What the task requires
Every line in the listing below from the one with "Disciplinary Board (619, 1369)" through the one with "Ablehnen (1124, 579)" is to be reproduced exactly, both ends included; leave out the rest.

Data for analysis
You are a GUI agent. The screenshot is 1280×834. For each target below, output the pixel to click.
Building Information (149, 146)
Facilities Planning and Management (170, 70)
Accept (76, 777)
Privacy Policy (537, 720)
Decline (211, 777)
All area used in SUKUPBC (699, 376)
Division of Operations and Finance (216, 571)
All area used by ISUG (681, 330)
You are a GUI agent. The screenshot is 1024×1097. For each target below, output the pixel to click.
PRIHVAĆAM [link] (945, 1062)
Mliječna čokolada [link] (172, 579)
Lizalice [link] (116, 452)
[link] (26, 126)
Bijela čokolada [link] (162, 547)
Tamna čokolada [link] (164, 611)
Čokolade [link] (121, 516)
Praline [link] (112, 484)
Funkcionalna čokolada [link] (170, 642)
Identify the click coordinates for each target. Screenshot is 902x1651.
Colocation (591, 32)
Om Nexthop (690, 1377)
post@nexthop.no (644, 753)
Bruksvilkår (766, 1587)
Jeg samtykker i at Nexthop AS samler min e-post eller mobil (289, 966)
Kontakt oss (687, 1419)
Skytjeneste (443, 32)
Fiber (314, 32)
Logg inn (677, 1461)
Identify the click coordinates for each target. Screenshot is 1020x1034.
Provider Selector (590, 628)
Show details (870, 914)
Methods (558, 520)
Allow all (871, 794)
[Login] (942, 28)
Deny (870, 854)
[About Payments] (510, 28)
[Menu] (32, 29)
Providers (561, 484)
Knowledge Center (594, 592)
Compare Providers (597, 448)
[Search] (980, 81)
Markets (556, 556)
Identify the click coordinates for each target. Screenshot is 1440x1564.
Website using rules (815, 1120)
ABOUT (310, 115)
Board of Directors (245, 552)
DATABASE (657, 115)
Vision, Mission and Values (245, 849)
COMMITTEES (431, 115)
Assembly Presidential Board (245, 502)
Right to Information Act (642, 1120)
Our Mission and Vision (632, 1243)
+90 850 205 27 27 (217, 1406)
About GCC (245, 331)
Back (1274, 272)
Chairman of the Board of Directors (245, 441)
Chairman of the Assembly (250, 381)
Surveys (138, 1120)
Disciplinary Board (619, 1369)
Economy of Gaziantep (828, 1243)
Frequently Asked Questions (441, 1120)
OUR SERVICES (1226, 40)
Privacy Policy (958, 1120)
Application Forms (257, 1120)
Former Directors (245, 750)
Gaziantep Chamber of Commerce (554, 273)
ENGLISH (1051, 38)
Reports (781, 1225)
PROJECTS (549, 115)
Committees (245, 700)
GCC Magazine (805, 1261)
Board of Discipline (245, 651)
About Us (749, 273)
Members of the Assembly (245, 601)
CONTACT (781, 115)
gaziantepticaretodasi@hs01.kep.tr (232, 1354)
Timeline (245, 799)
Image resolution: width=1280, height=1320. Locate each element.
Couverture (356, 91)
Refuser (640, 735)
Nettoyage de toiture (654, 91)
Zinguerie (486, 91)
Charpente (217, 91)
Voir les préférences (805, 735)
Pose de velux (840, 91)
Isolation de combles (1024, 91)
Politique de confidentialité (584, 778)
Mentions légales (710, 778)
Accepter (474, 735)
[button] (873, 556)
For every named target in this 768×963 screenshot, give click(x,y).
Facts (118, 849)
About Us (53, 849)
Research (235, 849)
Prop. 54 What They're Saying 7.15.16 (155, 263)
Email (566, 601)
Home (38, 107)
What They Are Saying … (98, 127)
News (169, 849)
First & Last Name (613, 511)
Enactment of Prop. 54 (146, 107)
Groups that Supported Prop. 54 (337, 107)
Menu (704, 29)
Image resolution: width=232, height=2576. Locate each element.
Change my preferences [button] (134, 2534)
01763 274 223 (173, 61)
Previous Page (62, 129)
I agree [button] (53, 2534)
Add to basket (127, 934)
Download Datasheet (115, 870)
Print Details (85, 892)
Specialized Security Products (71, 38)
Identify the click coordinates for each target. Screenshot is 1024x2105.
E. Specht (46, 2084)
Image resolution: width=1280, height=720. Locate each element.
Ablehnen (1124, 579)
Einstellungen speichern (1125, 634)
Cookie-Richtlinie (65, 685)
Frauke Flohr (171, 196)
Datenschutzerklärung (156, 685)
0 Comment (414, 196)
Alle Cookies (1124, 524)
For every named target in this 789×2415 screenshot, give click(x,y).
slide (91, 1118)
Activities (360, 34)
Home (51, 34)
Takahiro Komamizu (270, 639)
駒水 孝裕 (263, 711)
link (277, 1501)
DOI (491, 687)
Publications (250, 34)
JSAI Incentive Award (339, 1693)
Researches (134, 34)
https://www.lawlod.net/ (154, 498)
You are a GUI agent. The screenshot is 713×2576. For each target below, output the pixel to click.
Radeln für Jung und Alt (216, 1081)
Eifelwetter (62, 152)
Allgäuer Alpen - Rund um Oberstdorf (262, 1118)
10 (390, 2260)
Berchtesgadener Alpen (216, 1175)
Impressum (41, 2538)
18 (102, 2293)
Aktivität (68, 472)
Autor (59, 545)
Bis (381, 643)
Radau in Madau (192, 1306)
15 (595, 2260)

Solution for this task
Disciplinary Board (619, 1369)
Economy of Gaziantep (828, 1243)
Frequently Asked Questions (441, 1120)
OUR SERVICES (1226, 40)
Privacy Policy (958, 1120)
Application Forms (257, 1120)
Former Directors (245, 750)
Gaziantep Chamber of Commerce (554, 273)
ENGLISH (1051, 38)
Reports (781, 1225)
PROJECTS (549, 115)
Committees (245, 700)
GCC Magazine (805, 1261)
Board of Discipline (245, 651)
About Us (749, 273)
Members of the Assembly (245, 601)
CONTACT (781, 115)
gaziantepticaretodasi@hs01.kep.tr (232, 1354)
Timeline (245, 799)
Image resolution: width=1280, height=1320. Locate each element.
Couverture (356, 91)
Refuser (640, 735)
Nettoyage de toiture (654, 91)
Zinguerie (486, 91)
Charpente (217, 91)
Voir les préférences (805, 735)
Pose de velux (840, 91)
Isolation de combles (1024, 91)
Politique de confidentialité (584, 778)
Mentions légales (710, 778)
Accepter (474, 735)
[button] (873, 556)
For every named target in this 768×963 screenshot, give click(x,y).
Facts (118, 849)
About Us (53, 849)
Research (235, 849)
Prop. 54 What They're Saying 7.15.16 (155, 263)
Email (566, 601)
Home (38, 107)
What They Are Saying … (98, 127)
News (169, 849)
First & Last Name (613, 511)
Enactment of Prop. 54 (146, 107)
Groups that Supported Prop. 54 (337, 107)
Menu (704, 29)
Image resolution: width=232, height=2576. Locate each element.
Change my preferences [button] (134, 2534)
01763 274 223 (173, 61)
Previous Page (62, 129)
I agree [button] (53, 2534)
Add to basket (127, 934)
Download Datasheet (115, 870)
Print Details (85, 892)
Specialized Security Products (71, 38)
Identify the click coordinates for each target. Screenshot is 1024x2105.
E. Specht (46, 2084)
Image resolution: width=1280, height=720. Locate each element.
Ablehnen (1124, 579)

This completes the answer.